Bis zu 75 Prozent des durchschnittlichen Umsatzes vom November 2019 sollen ersetzt werden. Derzeit ist aber völlig unklar, wann das Geld fließen kann. Denn "das Verfahren der regulären Auszahlung der Novemberhilfen" wird gerade erst noch vorbereitet, wie es im Wirtschaftsministerium hieß. Scholz machte deutlich, dass es zum einen an "der Programmierung", aber auch an der Abstimmung mit der EU-Kommission hapert. Obwohl noch kein Cent geflossen ist, kündigte Scholz bereits eine Erhöhung der Novemberhilfen an. Eine genaue Summe wollte er jedoch nicht nennen.
Vorerst werden die Betroffenen mit Abschlagszahlungen vertröstet. Die Antragstellung soll am 25. November starten, wie das Wirtschaftsministerium erklärte, das dieses Datum aber mit dem Zusatz "voraussichtlich" ergänzte. Solo-Selbstständige erhalten demnach bis zu 5000 Euro, andere Unternehmen bis zu 10 000 Euro - wenn es denn bis dahin tatsächlich mit der Antragsbearbeitung klappt. Das Bundesarbeitsministerium wies darauf hin, dass es ja auch die Möglichkeit gebe, Grundsicherung zu beantragen. Ein Hinweis, der für die Betroffenen wie Hohn klingen muss.
Ingrid Hartges vom Deutschen Hotel- und Gaststättenverband (Dehoga) gab sich mit den Vertröstungen der Regierungen nicht zufrieden. Es brauche jetzt "dringend Klarheit, wann was bei den Betrieben auch ankommt", sagte sie dieser Redaktion. Einer Dehoga-Umfrage zufolge bangen 71 Prozent der gastgewerblichen Betriebe um ihre Zukunft. Jedem sechsten Betrieb droht demnach bereits ab November die Insolvenz wegen Zahlungsunfähigkeit. Die Novemberhilfen werden deshalb dringend gebraucht. "Unsere Betriebe stehen mit dem Rücken zur Wand. Jeder Tag zählt", sagte Hartges und verwies auf "akute Liquiditätsengpässe".

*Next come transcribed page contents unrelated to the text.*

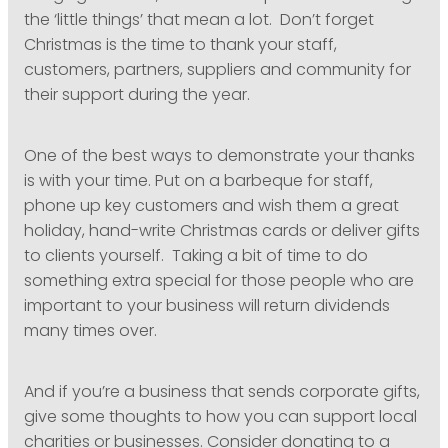
the ‘little things’ that mean a lot. Don’t forget
Christmas is the time to thank your staff,
customers, partners, suppliers and community for
their support during the year.
One of the best ways to demonstrate your thanks
is with your time. Put on a barbeque for staff,
phone up key customers and wish them a great
holiday, hand-write Christmas cards or deliver gifts
to clients yourself. Taking a bit of time to do
something extra special for those people who are
important to your business will return dividends
many times over.
And if you’re a business that sends corporate gifts,
give some thoughts to how you can support local
charities or businesses. Consider donating to a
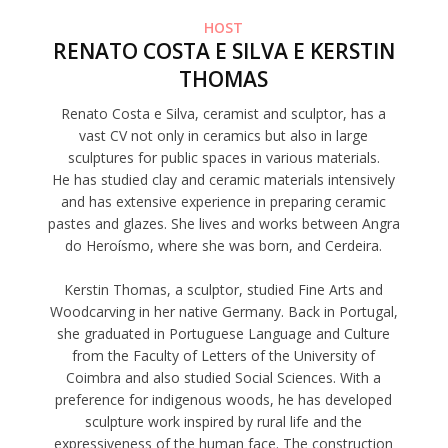
HOST
RENATO COSTA E SILVA E KERSTIN
THOMAS
Renato Costa e Silva, ceramist and sculptor, has a
vast CV not only in ceramics but also in large
sculptures for public spaces in various materials.
He has studied clay and ceramic materials intensively
and has extensive experience in preparing ceramic
pastes and glazes. She lives and works between Angra
do Heroísmo, where she was born, and Cerdeira.
Kerstin Thomas, a sculptor, studied Fine Arts and
Woodcarving in her native Germany. Back in Portugal,
she graduated in Portuguese Language and Culture
from the Faculty of Letters of the University of
Coimbra and also studied Social Sciences. With a
preference for indigenous woods, he has developed
sculpture work inspired by rural life and the
expressiveness of the human face. The construction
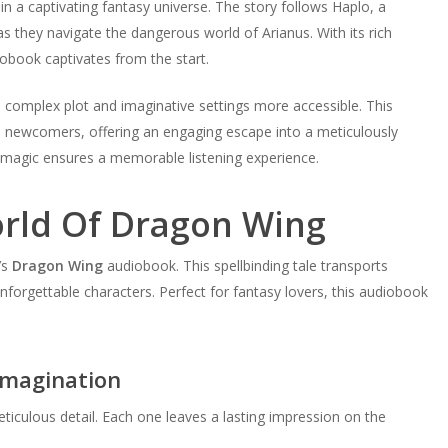
n a captivating fantasy universe. The story follows Haplo, a
as they navigate the dangerous world of Arianus. With its rich
iobook captivates from the start.
 complex plot and imaginative settings more accessible. This
 newcomers, offering an engaging escape into a meticulously
d magic ensures a memorable listening experience.
orld Of Dragon Wing
’s
Dragon Wing
audiobook. This spellbinding tale transports
 unforgettable characters. Perfect for fantasy lovers, this audiobook
Imagination
ticulous detail. Each one leaves a lasting impression on the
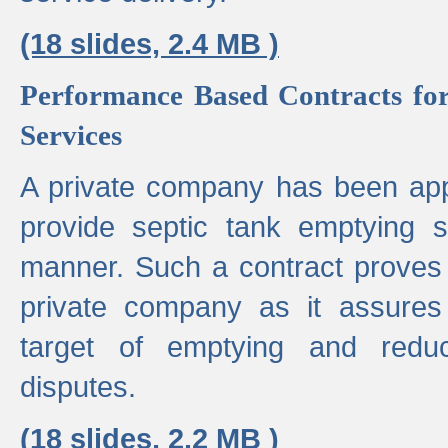
(18 slides, 2.4 MB )
Performance Based Contracts for
Services
A private company has been appo
provide septic tank emptying 
manner. Such a contract proves t
private company as it assures
target of emptying and reduc
disputes.
(18 slides, 2.2 MB )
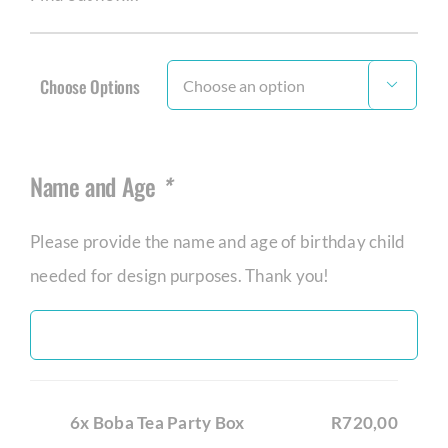
Choose Options

Name and Age
*
Please provide the name and age of birthday child
needed for design purposes. Thank you!
6x Boba Tea Party Box
R720,00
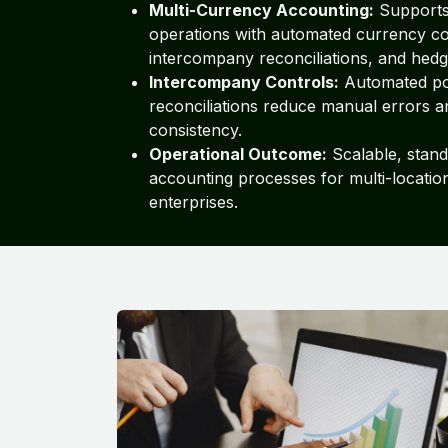
Multi-Currency Accounting:
Supports 
operations with automated currency c
intercompany reconciliations, and hedg
Intercompany Controls:
Automated po
reconciliations reduce manual errors 
consistency.
Operational Outcome:
Scalable, stand
accounting processes for multi-locati
enterprises.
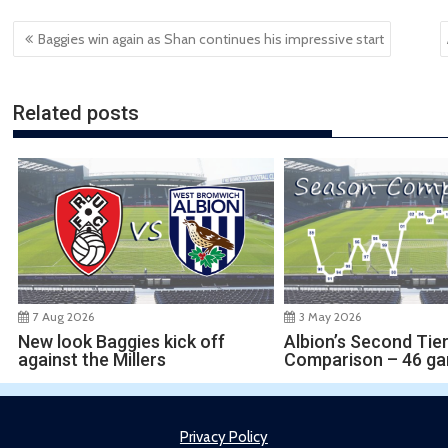
Post
Baggies win again as Shan continues his impressive start
navigation
Related posts
7 Aug 2026
3 May 2026
New look Baggies kick off
Albion’s Second Tie
against the Millers
Comparison – 46 g
Privacy Policy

Selbst wenn das Geld fließen sollte, gibt es offenbar Ungerechtigkeiten bei der Verteilung. Der Deutsche Konditorenbund wies in einem Brandbrief an Scholz und Altmaier darauf hin, dass aufgrund der bestehenden Regelungen Restaurants ein Außer-Haus-Geschäft betreiben dürften, ohne ihren Anspruch auf die Novemberhilfe zu verlieren. Konditorei-Cafés sei das nicht erlaubt, beklagte der Innungsverband, dem 3250 Konditorbetriebe mit mehr als 71 000 Beschäftigten angehören. Mehr als 90 Prozent der Betriebe haben demnach neben ihrem Ladengeschäft ein Café, das fürs wirtschaftliche Überleben existenziell ist. Das Wirtschaftsministerium nahm auf Anfrage dazu keine Stellung.
Hartges betonte, dass viele Betriebe in diesem Jahr dreieinhalb Monate geschlossen waren, wenn der aktuelle Lockdown im November beendet wird. "Zudem haben viele Betriebe seit Frühjahr noch gar kein Geschäft gemacht, darunter Clubs, Diskotheken und die Eventgastronomie", sagte sie. Auch drücke die Ungewissheit über das Dezembergeschäft und die fehlenden Perspektiven auf die Stimmung der Branche.